All of the data must be written out verbatim, with pictures excluded.

+++ Material shown

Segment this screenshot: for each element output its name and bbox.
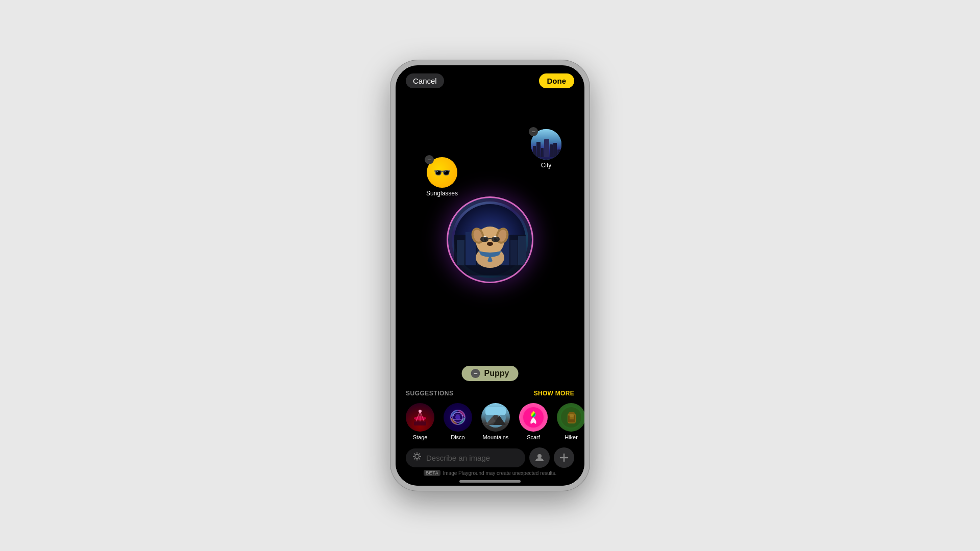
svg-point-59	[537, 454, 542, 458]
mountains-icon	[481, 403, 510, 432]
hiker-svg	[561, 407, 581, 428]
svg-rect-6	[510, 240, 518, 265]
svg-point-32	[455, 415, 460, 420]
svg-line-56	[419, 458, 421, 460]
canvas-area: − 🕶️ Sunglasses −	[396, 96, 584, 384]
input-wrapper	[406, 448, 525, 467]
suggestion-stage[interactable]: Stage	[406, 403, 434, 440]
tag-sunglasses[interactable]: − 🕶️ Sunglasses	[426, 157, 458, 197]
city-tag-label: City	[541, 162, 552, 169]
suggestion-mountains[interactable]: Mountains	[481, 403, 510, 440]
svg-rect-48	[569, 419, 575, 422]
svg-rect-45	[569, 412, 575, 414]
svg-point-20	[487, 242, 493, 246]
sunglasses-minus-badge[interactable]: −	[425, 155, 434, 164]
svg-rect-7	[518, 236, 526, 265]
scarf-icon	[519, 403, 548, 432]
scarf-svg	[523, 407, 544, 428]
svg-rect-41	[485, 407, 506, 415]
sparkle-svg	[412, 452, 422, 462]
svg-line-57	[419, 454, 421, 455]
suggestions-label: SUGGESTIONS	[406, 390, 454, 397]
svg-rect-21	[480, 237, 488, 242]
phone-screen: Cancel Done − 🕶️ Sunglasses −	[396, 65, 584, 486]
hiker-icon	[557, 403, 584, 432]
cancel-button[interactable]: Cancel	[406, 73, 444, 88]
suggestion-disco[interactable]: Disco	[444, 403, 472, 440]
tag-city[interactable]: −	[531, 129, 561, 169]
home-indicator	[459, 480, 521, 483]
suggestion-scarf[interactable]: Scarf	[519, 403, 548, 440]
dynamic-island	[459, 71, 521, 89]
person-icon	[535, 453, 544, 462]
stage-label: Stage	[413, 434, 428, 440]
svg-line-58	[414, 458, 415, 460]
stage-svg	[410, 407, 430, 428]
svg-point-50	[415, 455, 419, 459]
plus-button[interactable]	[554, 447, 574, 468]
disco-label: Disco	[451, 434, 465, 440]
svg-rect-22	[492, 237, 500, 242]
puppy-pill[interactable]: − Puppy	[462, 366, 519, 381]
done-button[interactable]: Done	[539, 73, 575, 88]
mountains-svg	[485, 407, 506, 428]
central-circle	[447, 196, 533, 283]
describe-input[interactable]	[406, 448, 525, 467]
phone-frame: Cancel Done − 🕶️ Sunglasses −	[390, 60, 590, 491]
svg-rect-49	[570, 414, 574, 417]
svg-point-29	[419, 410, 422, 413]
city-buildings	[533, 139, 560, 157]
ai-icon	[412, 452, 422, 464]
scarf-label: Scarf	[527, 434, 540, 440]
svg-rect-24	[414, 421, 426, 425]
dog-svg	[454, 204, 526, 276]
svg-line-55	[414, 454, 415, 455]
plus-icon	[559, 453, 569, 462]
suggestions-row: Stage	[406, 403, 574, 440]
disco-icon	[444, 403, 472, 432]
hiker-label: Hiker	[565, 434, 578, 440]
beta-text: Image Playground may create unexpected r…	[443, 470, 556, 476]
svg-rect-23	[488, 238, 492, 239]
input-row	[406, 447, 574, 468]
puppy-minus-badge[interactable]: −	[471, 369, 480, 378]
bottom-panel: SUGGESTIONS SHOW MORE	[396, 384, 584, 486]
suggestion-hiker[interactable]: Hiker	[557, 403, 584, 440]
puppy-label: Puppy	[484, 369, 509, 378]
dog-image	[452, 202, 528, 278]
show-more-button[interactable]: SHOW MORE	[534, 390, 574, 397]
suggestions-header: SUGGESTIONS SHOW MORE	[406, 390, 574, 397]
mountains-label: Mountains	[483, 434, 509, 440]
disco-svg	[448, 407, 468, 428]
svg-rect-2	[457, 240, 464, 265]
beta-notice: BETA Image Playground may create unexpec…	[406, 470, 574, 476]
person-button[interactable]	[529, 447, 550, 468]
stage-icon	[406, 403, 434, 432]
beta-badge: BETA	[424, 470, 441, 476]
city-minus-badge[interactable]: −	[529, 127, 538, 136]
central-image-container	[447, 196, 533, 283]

++++++

Your solution -
Segment this screenshot: for each element output its name and bbox.
svg-point-59	[537, 454, 542, 458]
mountains-icon	[481, 403, 510, 432]
hiker-svg	[561, 407, 581, 428]
svg-rect-6	[510, 240, 518, 265]
svg-point-32	[455, 415, 460, 420]
svg-line-56	[419, 458, 421, 460]
canvas-area: − 🕶️ Sunglasses −	[396, 96, 584, 384]
input-wrapper	[406, 448, 525, 467]
suggestion-stage[interactable]: Stage	[406, 403, 434, 440]
tag-sunglasses[interactable]: − 🕶️ Sunglasses	[426, 157, 458, 197]
city-tag-label: City	[541, 162, 552, 169]
suggestion-mountains[interactable]: Mountains	[481, 403, 510, 440]
svg-rect-48	[569, 419, 575, 422]
svg-rect-45	[569, 412, 575, 414]
svg-point-20	[487, 242, 493, 246]
sunglasses-minus-badge[interactable]: −	[425, 155, 434, 164]
svg-rect-7	[518, 236, 526, 265]
scarf-icon	[519, 403, 548, 432]
scarf-svg	[523, 407, 544, 428]
svg-rect-41	[485, 407, 506, 415]
sparkle-svg	[412, 452, 422, 462]
svg-line-57	[419, 454, 421, 455]
suggestions-label: SUGGESTIONS	[406, 390, 454, 397]
svg-rect-21	[480, 237, 488, 242]
phone-screen: Cancel Done − 🕶️ Sunglasses −	[396, 65, 584, 486]
hiker-icon	[557, 403, 584, 432]
cancel-button[interactable]: Cancel	[406, 73, 444, 88]
suggestion-disco[interactable]: Disco	[444, 403, 472, 440]
tag-city[interactable]: −	[531, 129, 561, 169]
home-indicator	[459, 480, 521, 483]
suggestion-scarf[interactable]: Scarf	[519, 403, 548, 440]
dynamic-island	[459, 71, 521, 89]
person-icon	[535, 453, 544, 462]
stage-label: Stage	[413, 434, 428, 440]
svg-line-58	[414, 458, 415, 460]
stage-svg	[410, 407, 430, 428]
svg-point-50	[415, 455, 419, 459]
plus-button[interactable]	[554, 447, 574, 468]
disco-label: Disco	[451, 434, 465, 440]
svg-rect-22	[492, 237, 500, 242]
puppy-pill[interactable]: − Puppy	[462, 366, 519, 381]
done-button[interactable]: Done	[539, 73, 575, 88]
mountains-svg	[485, 407, 506, 428]
central-circle	[447, 196, 533, 283]
describe-input[interactable]	[406, 448, 525, 467]
phone-frame: Cancel Done − 🕶️ Sunglasses −	[390, 60, 590, 491]
svg-rect-49	[570, 414, 574, 417]
svg-point-29	[419, 410, 422, 413]
city-buildings	[533, 139, 560, 157]
ai-icon	[412, 452, 422, 464]
scarf-label: Scarf	[527, 434, 540, 440]
svg-rect-24	[414, 421, 426, 425]
dog-svg	[454, 204, 526, 276]
svg-line-55	[414, 454, 415, 455]
plus-icon	[559, 453, 569, 462]
suggestions-row: Stage	[406, 403, 574, 440]
disco-icon	[444, 403, 472, 432]
hiker-label: Hiker	[565, 434, 578, 440]
beta-text: Image Playground may create unexpected r…	[443, 470, 556, 476]
svg-rect-23	[488, 238, 492, 239]
input-row	[406, 447, 574, 468]
puppy-minus-badge[interactable]: −	[471, 369, 480, 378]
bottom-panel: SUGGESTIONS SHOW MORE	[396, 384, 584, 486]
suggestion-hiker[interactable]: Hiker	[557, 403, 584, 440]
puppy-label: Puppy	[484, 369, 509, 378]
dog-image	[452, 202, 528, 278]
show-more-button[interactable]: SHOW MORE	[534, 390, 574, 397]
suggestions-header: SUGGESTIONS SHOW MORE	[406, 390, 574, 397]
mountains-label: Mountains	[483, 434, 509, 440]
disco-svg	[448, 407, 468, 428]
svg-rect-2	[457, 240, 464, 265]
beta-notice: BETA Image Playground may create unexpec…	[406, 470, 574, 476]
person-button[interactable]	[529, 447, 550, 468]
stage-icon	[406, 403, 434, 432]
beta-badge: BETA	[424, 470, 441, 476]
city-minus-badge[interactable]: −	[529, 127, 538, 136]
central-image-container	[447, 196, 533, 283]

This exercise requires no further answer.